§ TASK STATEMENT
Among the entries below, which lines include the string "FORTE"? Show each one.

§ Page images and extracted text

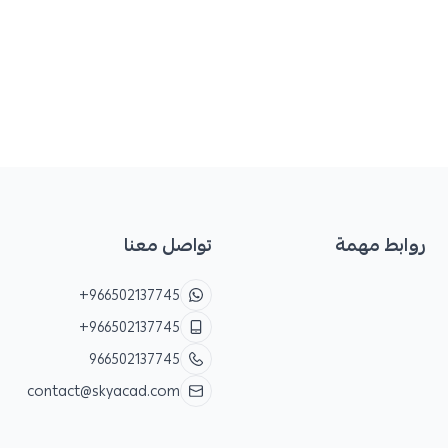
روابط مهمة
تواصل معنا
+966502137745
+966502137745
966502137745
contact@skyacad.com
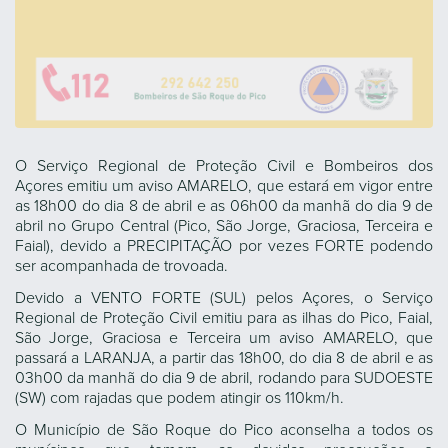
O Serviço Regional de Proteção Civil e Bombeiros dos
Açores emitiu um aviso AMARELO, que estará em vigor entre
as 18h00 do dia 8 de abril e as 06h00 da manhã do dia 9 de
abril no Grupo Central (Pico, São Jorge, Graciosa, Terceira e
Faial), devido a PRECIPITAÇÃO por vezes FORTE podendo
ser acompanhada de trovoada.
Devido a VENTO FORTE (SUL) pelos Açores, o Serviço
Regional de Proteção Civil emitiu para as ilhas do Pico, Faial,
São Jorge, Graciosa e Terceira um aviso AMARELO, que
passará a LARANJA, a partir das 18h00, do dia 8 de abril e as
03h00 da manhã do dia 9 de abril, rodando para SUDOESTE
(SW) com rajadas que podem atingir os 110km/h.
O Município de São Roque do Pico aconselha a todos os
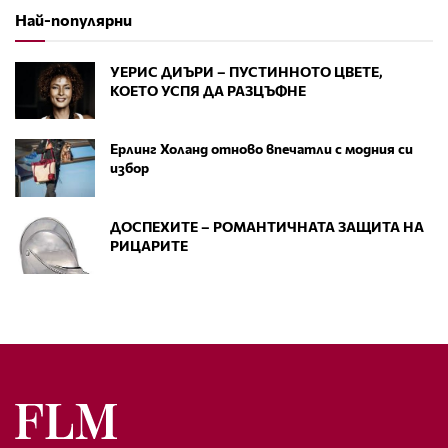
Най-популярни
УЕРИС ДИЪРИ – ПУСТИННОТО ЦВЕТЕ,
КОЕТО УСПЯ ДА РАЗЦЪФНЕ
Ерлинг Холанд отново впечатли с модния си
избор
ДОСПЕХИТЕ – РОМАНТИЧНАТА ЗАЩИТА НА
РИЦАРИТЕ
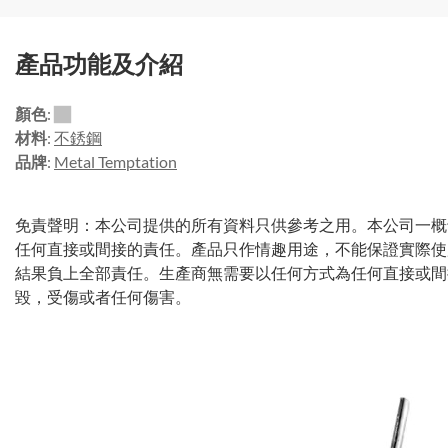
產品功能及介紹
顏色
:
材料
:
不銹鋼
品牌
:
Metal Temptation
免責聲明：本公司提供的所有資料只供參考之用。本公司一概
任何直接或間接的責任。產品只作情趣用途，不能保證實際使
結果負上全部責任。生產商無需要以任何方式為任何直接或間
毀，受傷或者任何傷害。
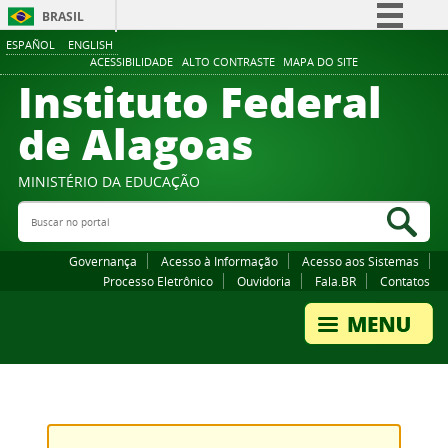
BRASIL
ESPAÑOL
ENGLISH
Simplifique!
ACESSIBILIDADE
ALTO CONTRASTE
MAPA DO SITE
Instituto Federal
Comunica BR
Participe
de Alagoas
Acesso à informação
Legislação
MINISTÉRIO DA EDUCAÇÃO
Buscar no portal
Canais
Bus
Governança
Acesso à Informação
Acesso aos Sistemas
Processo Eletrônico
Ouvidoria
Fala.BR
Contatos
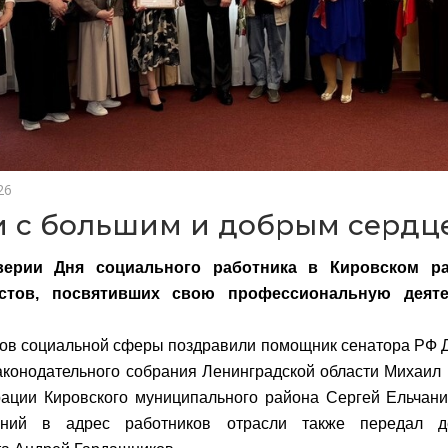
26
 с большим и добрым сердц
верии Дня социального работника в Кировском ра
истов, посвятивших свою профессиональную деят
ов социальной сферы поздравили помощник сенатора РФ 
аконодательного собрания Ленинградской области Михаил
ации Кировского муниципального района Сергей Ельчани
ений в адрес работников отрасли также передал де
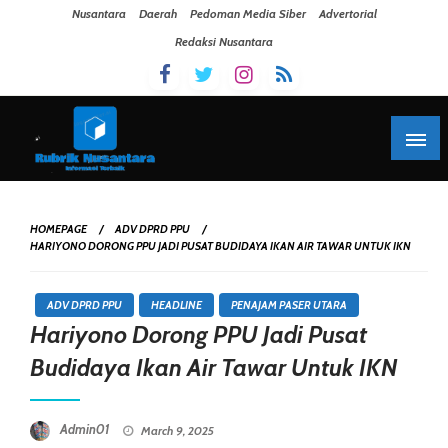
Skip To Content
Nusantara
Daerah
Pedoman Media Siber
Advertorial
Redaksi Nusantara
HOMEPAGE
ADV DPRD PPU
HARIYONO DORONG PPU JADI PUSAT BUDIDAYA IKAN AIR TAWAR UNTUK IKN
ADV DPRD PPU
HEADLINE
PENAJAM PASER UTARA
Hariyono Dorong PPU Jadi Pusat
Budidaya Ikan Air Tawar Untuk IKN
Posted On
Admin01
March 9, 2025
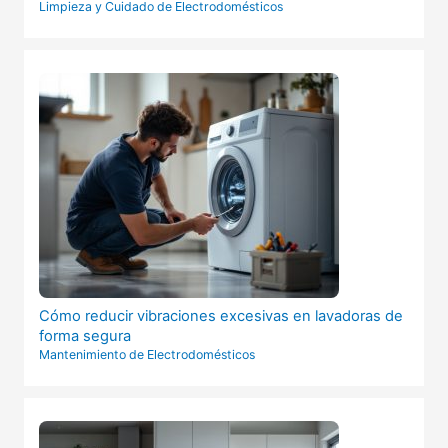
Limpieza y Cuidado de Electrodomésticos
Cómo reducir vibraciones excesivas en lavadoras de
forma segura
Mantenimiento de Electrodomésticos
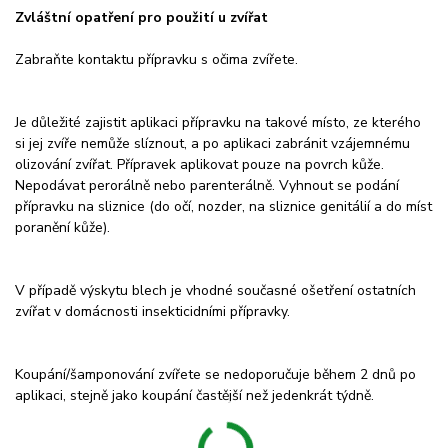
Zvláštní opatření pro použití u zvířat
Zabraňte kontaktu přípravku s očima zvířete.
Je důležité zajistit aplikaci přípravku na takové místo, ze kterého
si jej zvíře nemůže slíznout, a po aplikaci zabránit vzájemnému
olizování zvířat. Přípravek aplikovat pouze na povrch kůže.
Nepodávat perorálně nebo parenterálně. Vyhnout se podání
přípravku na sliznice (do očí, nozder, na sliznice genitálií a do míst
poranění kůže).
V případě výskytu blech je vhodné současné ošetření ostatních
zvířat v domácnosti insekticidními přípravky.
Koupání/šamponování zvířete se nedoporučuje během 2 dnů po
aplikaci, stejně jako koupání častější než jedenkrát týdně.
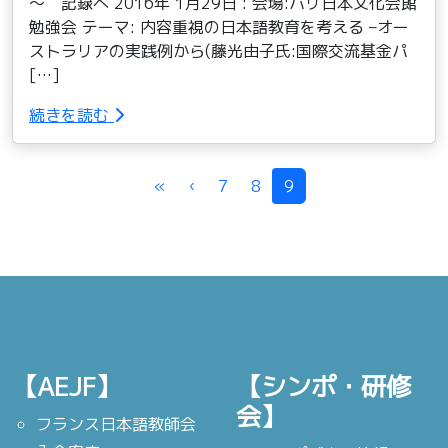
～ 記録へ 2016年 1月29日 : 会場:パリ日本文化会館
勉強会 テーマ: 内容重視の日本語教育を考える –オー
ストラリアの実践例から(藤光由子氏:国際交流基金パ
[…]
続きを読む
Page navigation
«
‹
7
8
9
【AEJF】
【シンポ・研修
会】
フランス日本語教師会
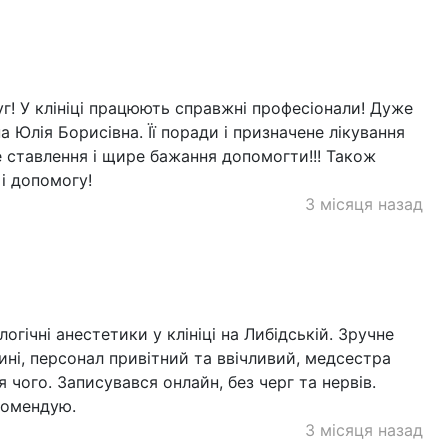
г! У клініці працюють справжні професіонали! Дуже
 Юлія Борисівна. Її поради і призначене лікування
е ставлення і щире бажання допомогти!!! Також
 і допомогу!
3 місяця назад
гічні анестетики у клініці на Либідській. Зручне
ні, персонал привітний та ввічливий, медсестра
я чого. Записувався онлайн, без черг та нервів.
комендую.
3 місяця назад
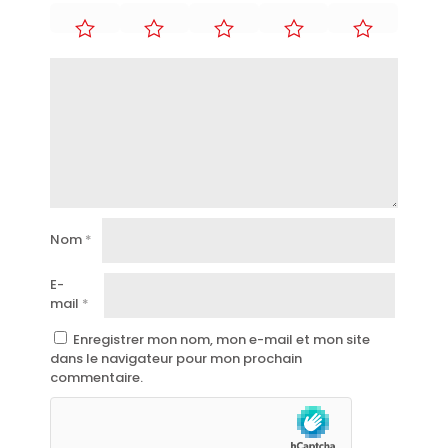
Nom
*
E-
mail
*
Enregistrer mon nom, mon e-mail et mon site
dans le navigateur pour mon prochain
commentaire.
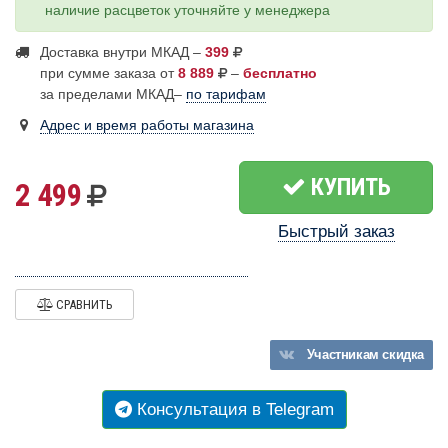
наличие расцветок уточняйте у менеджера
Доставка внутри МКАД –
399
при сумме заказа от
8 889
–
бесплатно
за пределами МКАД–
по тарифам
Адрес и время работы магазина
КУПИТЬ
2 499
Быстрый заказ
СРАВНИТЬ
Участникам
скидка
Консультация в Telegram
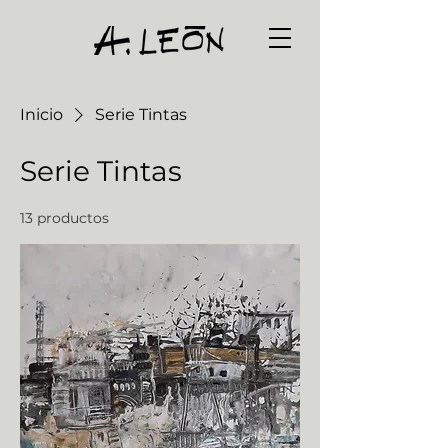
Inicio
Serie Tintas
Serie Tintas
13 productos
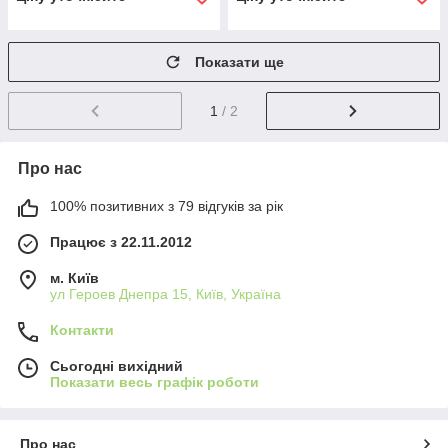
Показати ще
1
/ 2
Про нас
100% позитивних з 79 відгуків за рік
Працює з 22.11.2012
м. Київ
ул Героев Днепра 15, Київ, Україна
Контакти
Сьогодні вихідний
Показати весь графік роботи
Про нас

§ YOUR RESPONSE
Faial), devido a PRECIPITAÇÃO por vezes FORTE podendo
Devido a VENTO FORTE (SUL) pelos Açores, o Serviço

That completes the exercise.